Let’s grab our chance to be Singapore on Thames... and on the Irwell, the Mersey, the Clyde and the Tyne as well
THOSE who lose in fair democratic contests are entitled to be disappointed and even angry. That is only reasonable. Defeat hurts. But they are not entitled to try to undo the verdict of the polls. In fact it is essential for the smooth running and the survival of democracy that the defeated side concedes. Having conceded, they can then have a healthy discussion about why they lost.
When political parties are beaten, they generally go through a period of self-examination and reform, which often ends in them returning to power. Frequently they realise that they need to modernise their manifestos and abandon played-out obsessions if they are to get back into the power game.
Alas, this process is not possible after a referendum, as it would be after an Election. For this was not a clash of parties but a clash of two increasingly separate parts of Britain, which really ought to come together again for the sake of the country they both live in and love.
So there was no leadership on the defeated side, ready to take responsibility for the setback, or ready to re-examine its position. There was just a series of Remainer groups all still filled with resentment, while few of them were really interested in reconciling themselves to the post-Brexit world.
So since the British people voted to leave the EU five years ago, far too many Remainers have refused to accept that they were beaten, let alone that they should have been beaten. So they have done all that they could, through the courts, in Parliament and perhaps most of all in pro-EU media, to undermine and frustrate the unquestioned result.

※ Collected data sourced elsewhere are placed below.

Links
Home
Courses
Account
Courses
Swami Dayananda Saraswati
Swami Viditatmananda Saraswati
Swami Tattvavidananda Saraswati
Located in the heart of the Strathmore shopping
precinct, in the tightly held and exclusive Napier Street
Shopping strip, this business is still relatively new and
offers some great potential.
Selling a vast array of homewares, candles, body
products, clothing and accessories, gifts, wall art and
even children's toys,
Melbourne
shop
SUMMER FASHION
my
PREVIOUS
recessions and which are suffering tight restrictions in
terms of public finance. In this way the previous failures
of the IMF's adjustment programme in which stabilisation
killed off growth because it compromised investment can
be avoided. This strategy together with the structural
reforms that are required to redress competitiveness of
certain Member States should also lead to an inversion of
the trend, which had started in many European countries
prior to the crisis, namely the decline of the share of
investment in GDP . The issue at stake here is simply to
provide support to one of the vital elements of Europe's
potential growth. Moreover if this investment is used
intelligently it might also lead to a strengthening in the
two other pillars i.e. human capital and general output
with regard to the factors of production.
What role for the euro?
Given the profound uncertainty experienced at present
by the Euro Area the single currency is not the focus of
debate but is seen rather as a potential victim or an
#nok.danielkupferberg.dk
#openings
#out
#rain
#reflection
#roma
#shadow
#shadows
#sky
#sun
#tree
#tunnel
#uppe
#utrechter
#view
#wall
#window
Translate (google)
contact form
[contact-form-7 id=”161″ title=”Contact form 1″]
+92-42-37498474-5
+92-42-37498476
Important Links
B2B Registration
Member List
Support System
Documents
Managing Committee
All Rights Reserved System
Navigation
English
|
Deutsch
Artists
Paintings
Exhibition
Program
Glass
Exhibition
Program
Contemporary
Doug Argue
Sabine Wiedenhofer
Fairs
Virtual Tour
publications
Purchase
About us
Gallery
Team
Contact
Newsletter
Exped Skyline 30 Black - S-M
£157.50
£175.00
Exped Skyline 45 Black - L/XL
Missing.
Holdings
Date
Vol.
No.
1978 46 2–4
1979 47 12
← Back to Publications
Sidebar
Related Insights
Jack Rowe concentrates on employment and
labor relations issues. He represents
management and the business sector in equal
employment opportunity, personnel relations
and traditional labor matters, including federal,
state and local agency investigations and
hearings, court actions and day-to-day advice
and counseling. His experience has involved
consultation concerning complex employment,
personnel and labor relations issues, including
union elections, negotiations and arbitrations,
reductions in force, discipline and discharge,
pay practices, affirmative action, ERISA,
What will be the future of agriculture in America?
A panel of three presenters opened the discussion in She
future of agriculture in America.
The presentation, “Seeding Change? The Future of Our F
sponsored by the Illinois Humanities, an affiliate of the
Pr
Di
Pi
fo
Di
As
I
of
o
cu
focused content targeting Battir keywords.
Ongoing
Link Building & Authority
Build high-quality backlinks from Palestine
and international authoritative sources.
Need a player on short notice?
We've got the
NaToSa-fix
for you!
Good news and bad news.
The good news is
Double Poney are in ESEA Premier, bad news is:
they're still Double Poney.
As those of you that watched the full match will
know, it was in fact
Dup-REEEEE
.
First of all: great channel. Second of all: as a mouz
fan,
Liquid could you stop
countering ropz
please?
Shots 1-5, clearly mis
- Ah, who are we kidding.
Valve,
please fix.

And they are still at it, trying to reverse Brexit, campaigning to return to the uncontrolled immigration of Britain’s EU era. How else can we explain the various shroud-waving panics in which shortages of goods and certain types of worker are all explained by the decision to leave the EU? It is barely possible to watch or listen to the BBC without being exposed to doom-packed descriptions of shortages now, and gloom-tinged warnings of shortages to come.
Well, the people of this country voted decisively for British independence, and also for this country to become a high-wage, high-skilled economy. But still the Europhile classes will use any method they can to take us back to the days of imported cheap labour. How strange it is to see the Labour Party, founded to protect and promote the interests of the working people of this country, still yearning for the days of open borders.
Of course our independence now gives us freedom to tweak immigration and visa regulations to cope with temporary shortages, as every sovereign nation can and should. But that is wholly different from abandoning one of the key aspects of a proper country – the power to decide who can come here and who can live here.
So we must not be deflected from the Government’s mediumterm aim, to ensure proper rewards for British workers and to stimulate the growth of highskilled employment served by a well-educated population.
In a world that does not owe us a living, and in which we must live on our wits rather than resting on our laurels, this is really the only feasible future.
Even the most determined Remainer must come to see, in time, that this is now a viable and essential national policy, and that Britain is better off pursuing it than it was before. In this way we can use Brexit as an opportunity to do things better than we used to do them under the burden of Brussels’ law and regulation.
As the Conservatives gather for their conference in Manchester, one of the birthplaces of our first great Industrial Revolution, the Prime Minister and his Cabinet colleagues have the opportunity and the duty to defend and advance the decision taken by the British people five years ago. Let other European nations, stuck in the outdated model of currency union and centralised, sclerotic regulation, stagnate and tread water. Britain now has the chance to become Singapore-on-Thames – and on the Irwell, the Mersey, the Clyde and the Tyne as well.
The practical benefits of our new status, already demonstrated so brilliantly by the British vaccine triumph, must now be spread so widely that even the most determined Remainers will come to see that leaving was right, and join in the effort to make independent Britain the success it ought to be.